### [Work required]
State the number of lines with "till" in the listing, leaving out everything else.

### [Study material]
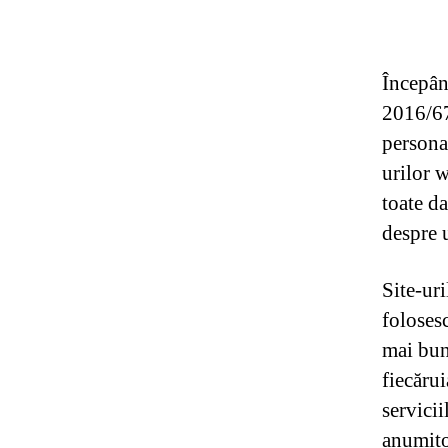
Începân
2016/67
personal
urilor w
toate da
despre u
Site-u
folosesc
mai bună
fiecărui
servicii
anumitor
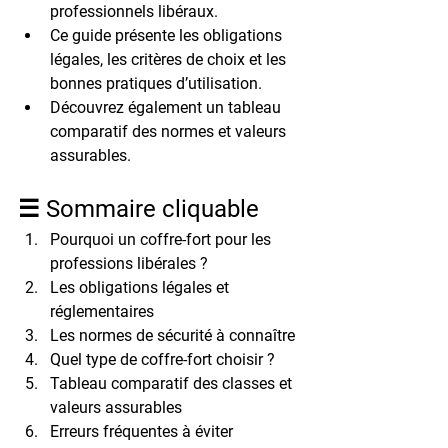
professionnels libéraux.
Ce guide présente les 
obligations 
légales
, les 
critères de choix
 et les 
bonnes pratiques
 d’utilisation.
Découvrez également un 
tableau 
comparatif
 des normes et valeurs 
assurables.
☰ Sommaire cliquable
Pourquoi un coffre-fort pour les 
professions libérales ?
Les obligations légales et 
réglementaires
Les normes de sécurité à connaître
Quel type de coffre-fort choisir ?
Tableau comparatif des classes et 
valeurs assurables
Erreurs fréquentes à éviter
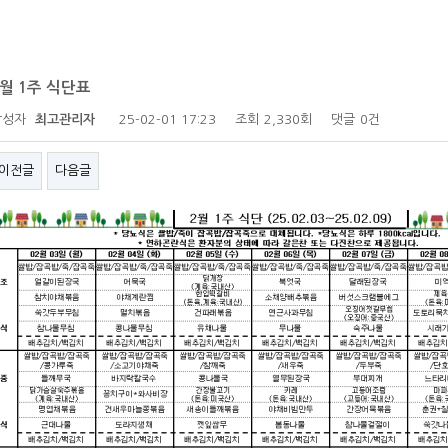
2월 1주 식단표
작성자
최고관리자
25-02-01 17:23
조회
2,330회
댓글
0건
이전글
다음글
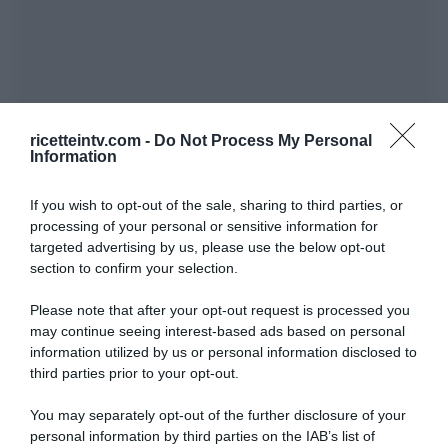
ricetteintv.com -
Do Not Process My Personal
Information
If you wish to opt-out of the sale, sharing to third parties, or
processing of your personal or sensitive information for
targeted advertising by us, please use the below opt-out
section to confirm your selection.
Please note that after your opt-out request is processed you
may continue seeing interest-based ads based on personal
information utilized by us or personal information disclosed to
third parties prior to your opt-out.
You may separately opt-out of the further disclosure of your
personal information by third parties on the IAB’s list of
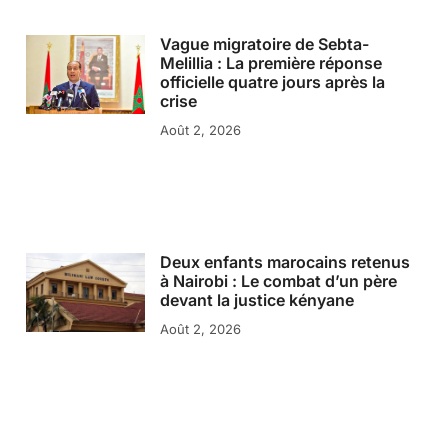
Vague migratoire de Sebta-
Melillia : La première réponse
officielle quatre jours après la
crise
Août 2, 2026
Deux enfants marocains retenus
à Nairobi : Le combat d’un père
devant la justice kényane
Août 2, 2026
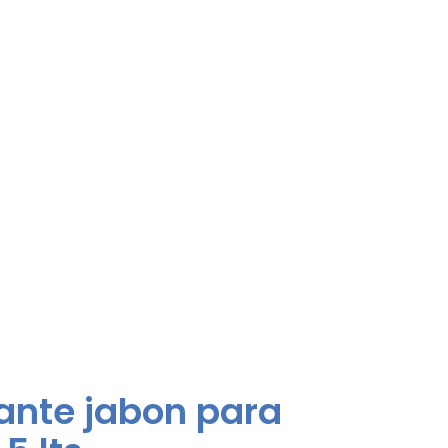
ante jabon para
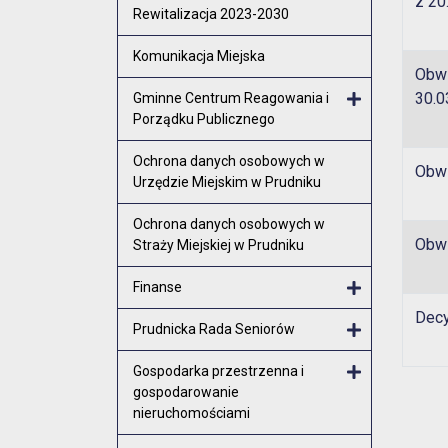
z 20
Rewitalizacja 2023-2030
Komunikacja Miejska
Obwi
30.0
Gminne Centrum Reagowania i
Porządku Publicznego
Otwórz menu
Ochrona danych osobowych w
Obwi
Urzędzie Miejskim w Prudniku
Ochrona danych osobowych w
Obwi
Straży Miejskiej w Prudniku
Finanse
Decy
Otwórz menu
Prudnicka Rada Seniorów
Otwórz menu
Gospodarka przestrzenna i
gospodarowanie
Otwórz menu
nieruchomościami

==

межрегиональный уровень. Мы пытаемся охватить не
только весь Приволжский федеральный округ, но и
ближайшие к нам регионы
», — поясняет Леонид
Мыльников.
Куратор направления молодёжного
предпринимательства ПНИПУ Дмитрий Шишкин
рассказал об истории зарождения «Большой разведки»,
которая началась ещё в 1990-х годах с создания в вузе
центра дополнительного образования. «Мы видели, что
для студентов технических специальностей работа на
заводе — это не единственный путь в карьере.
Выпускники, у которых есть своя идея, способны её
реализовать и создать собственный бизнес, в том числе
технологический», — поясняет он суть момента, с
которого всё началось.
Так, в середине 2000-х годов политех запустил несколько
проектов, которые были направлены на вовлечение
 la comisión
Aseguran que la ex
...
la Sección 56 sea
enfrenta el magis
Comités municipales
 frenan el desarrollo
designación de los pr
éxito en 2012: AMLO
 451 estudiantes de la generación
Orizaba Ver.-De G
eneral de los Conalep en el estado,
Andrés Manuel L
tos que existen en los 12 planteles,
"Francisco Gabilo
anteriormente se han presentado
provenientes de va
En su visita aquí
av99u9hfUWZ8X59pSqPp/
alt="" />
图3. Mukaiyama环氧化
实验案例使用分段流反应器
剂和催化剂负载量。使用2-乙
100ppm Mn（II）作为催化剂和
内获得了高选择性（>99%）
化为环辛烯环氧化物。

* * *

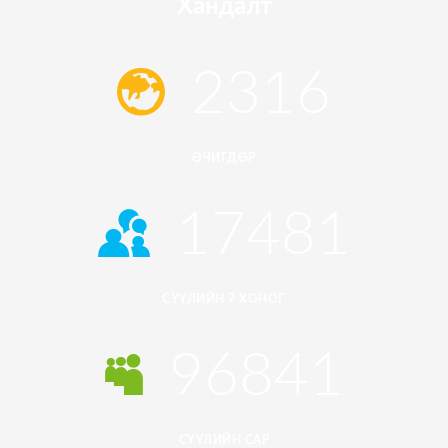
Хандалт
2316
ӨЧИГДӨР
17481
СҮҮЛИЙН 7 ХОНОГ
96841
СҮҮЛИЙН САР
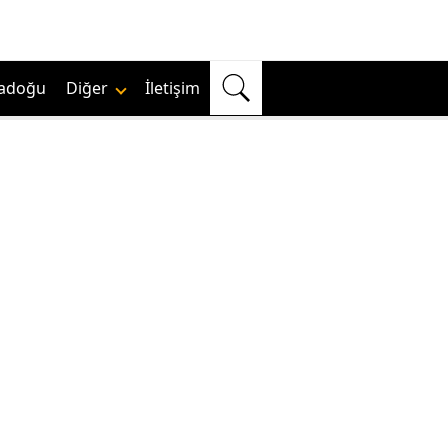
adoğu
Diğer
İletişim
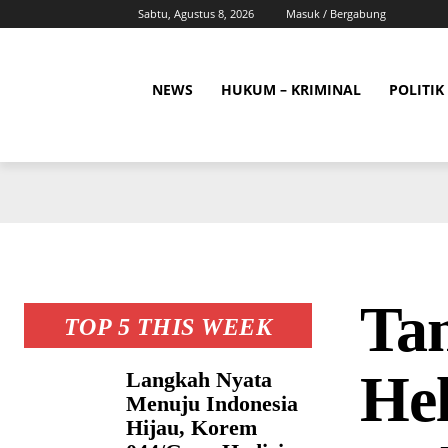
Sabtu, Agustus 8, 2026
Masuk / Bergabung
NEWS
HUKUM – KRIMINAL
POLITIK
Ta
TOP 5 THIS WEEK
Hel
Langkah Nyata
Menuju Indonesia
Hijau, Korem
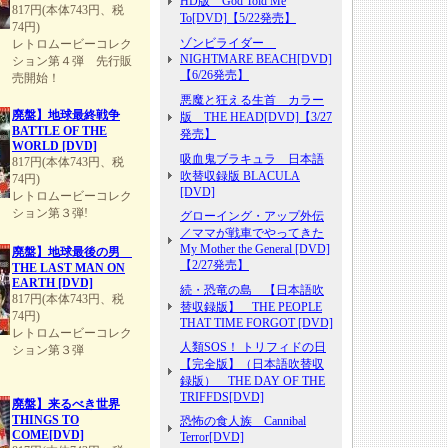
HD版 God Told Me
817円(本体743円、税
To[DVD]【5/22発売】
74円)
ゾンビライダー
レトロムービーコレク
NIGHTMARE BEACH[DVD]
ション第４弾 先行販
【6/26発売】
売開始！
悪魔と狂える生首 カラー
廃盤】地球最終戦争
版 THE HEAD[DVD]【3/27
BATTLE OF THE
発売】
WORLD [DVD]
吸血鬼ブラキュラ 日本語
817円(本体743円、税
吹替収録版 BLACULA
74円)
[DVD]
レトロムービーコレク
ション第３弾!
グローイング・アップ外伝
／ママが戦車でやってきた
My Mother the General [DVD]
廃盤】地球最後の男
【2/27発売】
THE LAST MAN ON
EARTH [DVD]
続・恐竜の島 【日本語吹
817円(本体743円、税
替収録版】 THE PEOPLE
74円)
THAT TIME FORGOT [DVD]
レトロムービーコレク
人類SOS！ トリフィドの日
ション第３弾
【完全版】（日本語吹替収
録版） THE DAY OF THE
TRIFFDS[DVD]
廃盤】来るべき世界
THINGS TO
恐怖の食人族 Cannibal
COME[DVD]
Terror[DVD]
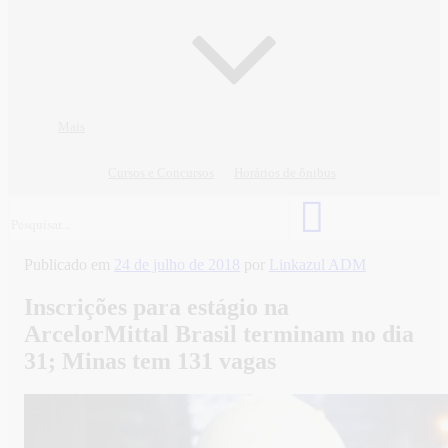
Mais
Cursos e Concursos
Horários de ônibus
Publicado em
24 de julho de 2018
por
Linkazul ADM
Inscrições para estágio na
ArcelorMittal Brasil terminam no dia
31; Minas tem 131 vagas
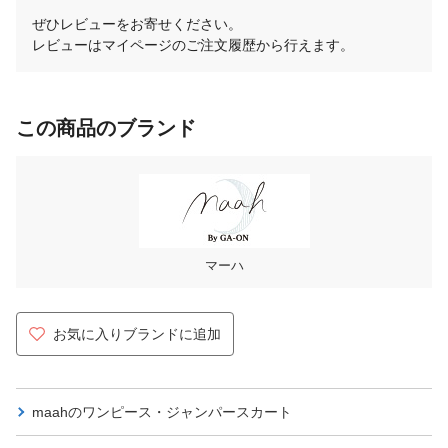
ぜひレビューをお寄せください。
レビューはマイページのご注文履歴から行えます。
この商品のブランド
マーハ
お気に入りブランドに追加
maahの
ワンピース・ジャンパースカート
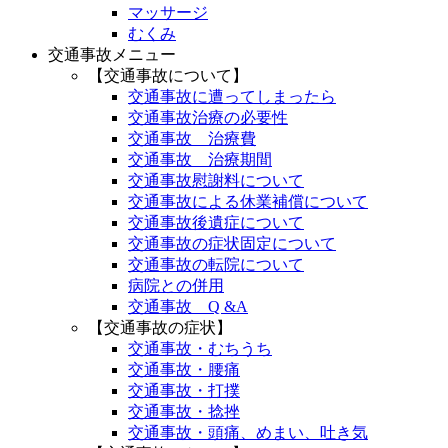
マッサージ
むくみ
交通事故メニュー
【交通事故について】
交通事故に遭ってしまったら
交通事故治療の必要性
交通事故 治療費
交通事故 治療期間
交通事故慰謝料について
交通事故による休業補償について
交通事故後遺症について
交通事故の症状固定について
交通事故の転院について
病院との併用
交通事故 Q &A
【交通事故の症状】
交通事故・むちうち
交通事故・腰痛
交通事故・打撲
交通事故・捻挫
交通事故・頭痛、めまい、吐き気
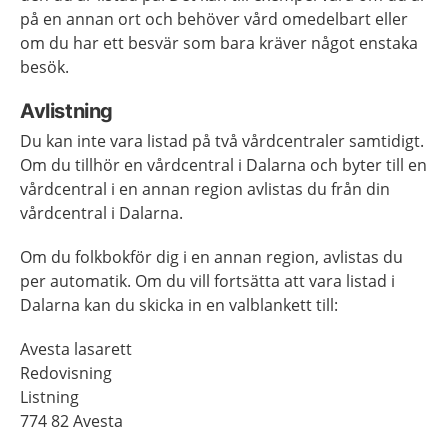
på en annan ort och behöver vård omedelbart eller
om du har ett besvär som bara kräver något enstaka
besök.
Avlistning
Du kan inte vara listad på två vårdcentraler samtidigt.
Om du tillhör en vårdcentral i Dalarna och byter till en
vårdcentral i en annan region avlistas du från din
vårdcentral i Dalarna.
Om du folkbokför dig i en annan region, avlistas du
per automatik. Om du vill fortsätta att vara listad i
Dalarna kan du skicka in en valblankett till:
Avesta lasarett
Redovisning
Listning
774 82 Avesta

### [Solution to the problem]
2